Unsupervised Binning of Metagenomic Assembled Contigs Using Improved Fuzzy C-Means Method

作者:Liu, Yun*; Hou, Tao; Kang, Bing; Liu, Fu
来源:IEEE/ACM Transactions on Computational Biology and Bioinformatics, 2017, 14(6): 1459-1467.
DOI:10.1109/TCBB.2016.2576452

摘要

Metagenomic contigs binning is a necessary step of metagenome analysis. After assembly, the number of contigs belonging to different genomes is usually unequal. So a metagenomic contigs dataset is a kind of imbalanced dataset and traditional fuzzy c-means method (FCM) fails to handle it very well. In this paper, we will introduce an improved version of fuzzy c-means method (IFCM) into metagenomic contigs binning.
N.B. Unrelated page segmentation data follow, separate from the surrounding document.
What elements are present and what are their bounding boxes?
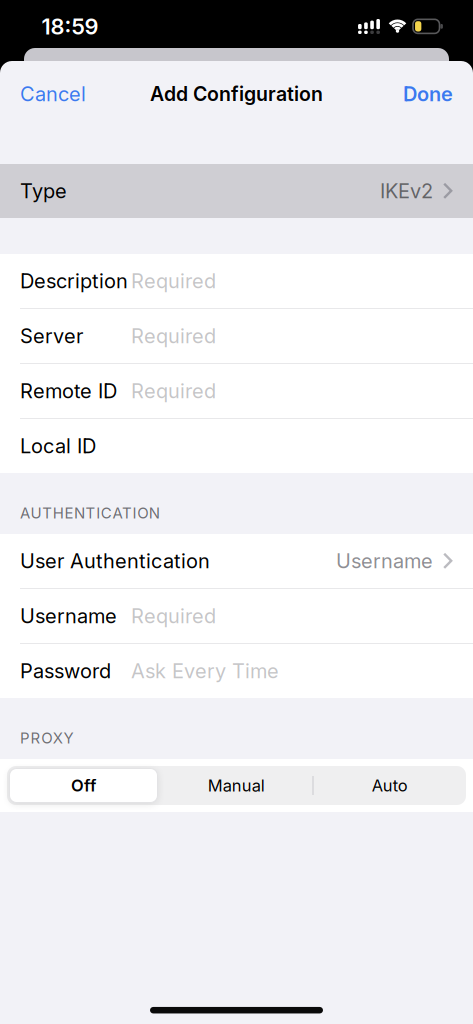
button[interactable]: Manual <box>160 766 312 805</box>
button[interactable]: Done <box>403 82 453 106</box>
button[interactable]: Local ID <box>0 419 473 473</box>
button[interactable]: Auto <box>314 766 466 805</box>
button[interactable]: User Authentication <box>0 534 473 588</box>
button[interactable]: Server <box>0 309 473 363</box>
button[interactable]: Remote ID <box>0 364 473 418</box>
staticText: Server <box>20 324 83 348</box>
button[interactable]: Description <box>0 254 473 308</box>
staticText: Remote ID <box>20 379 117 403</box>
staticText: Required <box>131 604 216 628</box>
staticText: Add Configuration <box>150 82 323 106</box>
button[interactable]: Password <box>0 644 473 698</box>
staticText: User Authentication <box>20 549 210 573</box>
staticText: Username <box>336 549 433 573</box>
staticText: Local ID <box>20 434 96 458</box>
staticText: IKEv2 <box>380 179 433 203</box>
staticText: Off <box>71 776 96 796</box>
button[interactable]: Username <box>0 589 473 643</box>
staticText: Ask Every Time <box>131 659 279 683</box>
staticText: Type <box>20 179 67 203</box>
staticText: Required <box>131 324 216 348</box>
staticText: PROXY <box>20 729 73 747</box>
staticText: Cancel <box>20 82 86 106</box>
staticText: Password <box>20 659 111 683</box>
staticText: Done <box>403 82 453 106</box>
staticText: Username <box>20 604 117 628</box>
button[interactable]: Cancel <box>20 82 86 106</box>
staticText: Required <box>131 379 216 403</box>
staticText: Description <box>20 269 128 293</box>
button[interactable]: Type <box>0 164 473 218</box>
staticText: Auto <box>372 776 408 796</box>
staticText: Required <box>131 269 216 293</box>
staticText: 18:59 <box>42 13 98 40</box>
button[interactable]: Off <box>7 766 160 805</box>
staticText: Manual <box>208 776 265 796</box>
staticText: AUTHENTICATION <box>20 504 160 522</box>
First, tetranucleotide frequencies are calculated for every contig. Second, the number of bins is roughly estimated by the distribution of genome lengths of a complete set of non-draft sequenced microbial genomes from NCBI. Then, IFCM is used to cluster DNA contigs with the estimated result. Finally, a clustering validity function is utilized to determine the binning result. We tested this method on a synthetic and two real datasets and experimental results have showed the effectiveness of this method compared with other tools.